**TASK TO CARRY OUT**
Reproduce precisely the lines between the start of the data below and the line with "Nach Bestätigung Ihrer", both included.

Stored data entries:
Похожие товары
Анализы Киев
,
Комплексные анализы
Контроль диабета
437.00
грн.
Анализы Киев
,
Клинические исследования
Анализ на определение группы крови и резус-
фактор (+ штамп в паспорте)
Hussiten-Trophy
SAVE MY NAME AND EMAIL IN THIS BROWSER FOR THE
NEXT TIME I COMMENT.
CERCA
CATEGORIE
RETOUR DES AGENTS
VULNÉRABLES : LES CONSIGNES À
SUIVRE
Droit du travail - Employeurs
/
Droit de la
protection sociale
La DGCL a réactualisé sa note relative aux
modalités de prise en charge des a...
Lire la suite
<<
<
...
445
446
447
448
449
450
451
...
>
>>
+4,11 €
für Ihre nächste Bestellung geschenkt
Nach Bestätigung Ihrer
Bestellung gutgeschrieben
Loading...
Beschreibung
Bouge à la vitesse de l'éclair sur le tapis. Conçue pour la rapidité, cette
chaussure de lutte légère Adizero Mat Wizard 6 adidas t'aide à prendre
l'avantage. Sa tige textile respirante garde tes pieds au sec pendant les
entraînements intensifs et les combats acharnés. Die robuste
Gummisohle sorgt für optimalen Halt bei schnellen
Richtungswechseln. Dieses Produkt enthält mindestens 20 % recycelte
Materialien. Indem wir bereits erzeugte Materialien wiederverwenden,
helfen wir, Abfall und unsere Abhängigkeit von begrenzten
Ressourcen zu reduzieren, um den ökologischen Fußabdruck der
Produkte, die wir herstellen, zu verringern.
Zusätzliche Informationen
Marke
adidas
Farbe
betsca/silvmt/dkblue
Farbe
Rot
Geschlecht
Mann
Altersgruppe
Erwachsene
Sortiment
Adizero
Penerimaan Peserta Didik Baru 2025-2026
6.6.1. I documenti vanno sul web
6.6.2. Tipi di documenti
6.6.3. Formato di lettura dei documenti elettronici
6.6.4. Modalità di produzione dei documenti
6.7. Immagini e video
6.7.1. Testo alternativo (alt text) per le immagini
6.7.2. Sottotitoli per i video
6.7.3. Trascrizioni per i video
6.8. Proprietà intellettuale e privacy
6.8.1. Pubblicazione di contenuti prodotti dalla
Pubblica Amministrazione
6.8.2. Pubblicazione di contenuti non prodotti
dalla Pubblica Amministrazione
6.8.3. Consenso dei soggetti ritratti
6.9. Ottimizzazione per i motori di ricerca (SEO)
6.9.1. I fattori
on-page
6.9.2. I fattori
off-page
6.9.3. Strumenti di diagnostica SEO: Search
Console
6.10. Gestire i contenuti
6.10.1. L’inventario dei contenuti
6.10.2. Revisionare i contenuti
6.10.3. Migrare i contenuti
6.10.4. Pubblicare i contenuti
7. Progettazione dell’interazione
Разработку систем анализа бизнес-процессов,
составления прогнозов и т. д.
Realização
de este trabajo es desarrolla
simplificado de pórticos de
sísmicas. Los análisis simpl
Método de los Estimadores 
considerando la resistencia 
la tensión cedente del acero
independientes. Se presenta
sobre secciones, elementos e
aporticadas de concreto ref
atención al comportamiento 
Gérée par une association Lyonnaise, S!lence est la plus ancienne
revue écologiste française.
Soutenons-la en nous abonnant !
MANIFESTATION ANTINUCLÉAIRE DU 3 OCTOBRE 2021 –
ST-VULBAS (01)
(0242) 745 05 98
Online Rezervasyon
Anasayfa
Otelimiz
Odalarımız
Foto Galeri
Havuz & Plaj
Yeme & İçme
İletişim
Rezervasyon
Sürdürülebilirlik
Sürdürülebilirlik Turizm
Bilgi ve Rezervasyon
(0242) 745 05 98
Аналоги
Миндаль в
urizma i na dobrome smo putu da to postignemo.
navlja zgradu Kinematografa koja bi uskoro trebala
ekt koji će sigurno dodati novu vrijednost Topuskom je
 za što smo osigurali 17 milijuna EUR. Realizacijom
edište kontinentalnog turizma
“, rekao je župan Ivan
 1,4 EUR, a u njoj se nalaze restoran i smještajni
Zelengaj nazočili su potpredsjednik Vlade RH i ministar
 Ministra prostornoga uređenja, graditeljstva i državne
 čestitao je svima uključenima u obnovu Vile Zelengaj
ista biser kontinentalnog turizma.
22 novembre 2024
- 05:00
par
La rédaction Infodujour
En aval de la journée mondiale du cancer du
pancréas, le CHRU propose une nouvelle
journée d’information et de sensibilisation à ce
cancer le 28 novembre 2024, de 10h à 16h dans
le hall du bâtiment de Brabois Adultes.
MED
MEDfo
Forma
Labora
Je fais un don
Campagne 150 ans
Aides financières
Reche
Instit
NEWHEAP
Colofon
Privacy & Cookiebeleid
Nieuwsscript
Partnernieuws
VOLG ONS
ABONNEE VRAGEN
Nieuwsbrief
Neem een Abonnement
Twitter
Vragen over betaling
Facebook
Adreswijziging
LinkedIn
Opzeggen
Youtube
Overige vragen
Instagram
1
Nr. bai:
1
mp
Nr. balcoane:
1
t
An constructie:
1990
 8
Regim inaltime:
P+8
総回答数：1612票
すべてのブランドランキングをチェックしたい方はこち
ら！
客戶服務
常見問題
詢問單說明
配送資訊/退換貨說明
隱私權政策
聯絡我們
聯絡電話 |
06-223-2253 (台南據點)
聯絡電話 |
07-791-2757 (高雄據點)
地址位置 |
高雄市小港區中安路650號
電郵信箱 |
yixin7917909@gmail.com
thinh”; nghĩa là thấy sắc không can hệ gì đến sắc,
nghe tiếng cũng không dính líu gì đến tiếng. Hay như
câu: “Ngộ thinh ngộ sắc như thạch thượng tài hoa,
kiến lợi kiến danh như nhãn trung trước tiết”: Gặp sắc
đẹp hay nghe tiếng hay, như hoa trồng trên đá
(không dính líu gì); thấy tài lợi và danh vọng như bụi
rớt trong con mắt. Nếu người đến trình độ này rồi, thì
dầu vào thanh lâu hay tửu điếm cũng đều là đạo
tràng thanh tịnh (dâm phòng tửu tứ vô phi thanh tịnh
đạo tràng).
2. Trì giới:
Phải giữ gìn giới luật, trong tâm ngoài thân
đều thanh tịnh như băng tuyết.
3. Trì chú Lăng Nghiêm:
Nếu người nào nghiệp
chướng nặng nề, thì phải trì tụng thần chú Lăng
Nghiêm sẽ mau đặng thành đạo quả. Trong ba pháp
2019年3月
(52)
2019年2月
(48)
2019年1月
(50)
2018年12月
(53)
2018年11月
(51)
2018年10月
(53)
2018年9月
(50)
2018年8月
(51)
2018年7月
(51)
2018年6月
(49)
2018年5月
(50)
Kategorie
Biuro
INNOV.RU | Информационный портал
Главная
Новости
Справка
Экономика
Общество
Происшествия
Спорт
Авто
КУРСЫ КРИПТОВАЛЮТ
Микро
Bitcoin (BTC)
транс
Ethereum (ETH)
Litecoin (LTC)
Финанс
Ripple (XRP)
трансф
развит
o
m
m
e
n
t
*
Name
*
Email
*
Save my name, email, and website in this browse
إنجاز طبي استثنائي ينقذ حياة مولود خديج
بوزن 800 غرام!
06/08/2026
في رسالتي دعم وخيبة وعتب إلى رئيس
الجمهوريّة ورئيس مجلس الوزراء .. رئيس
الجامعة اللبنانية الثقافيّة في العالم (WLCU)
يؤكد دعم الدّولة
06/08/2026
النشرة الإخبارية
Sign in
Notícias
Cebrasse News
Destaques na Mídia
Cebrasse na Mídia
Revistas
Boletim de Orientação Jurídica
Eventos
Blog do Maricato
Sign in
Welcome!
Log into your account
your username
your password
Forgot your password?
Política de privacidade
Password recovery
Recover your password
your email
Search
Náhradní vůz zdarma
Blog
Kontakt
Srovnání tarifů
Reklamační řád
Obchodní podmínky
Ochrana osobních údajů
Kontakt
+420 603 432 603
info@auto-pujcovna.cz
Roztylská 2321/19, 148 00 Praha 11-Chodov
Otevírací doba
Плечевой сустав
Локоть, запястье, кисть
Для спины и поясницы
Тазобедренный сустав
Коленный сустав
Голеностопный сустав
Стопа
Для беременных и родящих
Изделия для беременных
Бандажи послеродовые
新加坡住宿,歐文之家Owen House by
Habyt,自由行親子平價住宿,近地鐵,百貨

**WRITTEN SOLUTION**
Похожие товары
Анализы Киев
,
Комплексные анализы
Контроль диабета
437.00
грн.
Анализы Киев
,
Клинические исследования
Анализ на определение группы крови и резус-
фактор (+ штамп в паспорте)
Hussiten-Trophy
SAVE MY NAME AND EMAIL IN THIS BROWSER FOR THE
NEXT TIME I COMMENT.
CERCA
CATEGORIE
RETOUR DES AGENTS
VULNÉRABLES : LES CONSIGNES À
SUIVRE
Droit du travail - Employeurs
/
Droit de la
protection sociale
La DGCL a réactualisé sa note relative aux
modalités de prise en charge des a...
Lire la suite
<<
<
...
445
446
447
448
449
450
451
...
>
>>
+4,11 €
für Ihre nächste Bestellung geschenkt
Nach Bestätigung Ihrer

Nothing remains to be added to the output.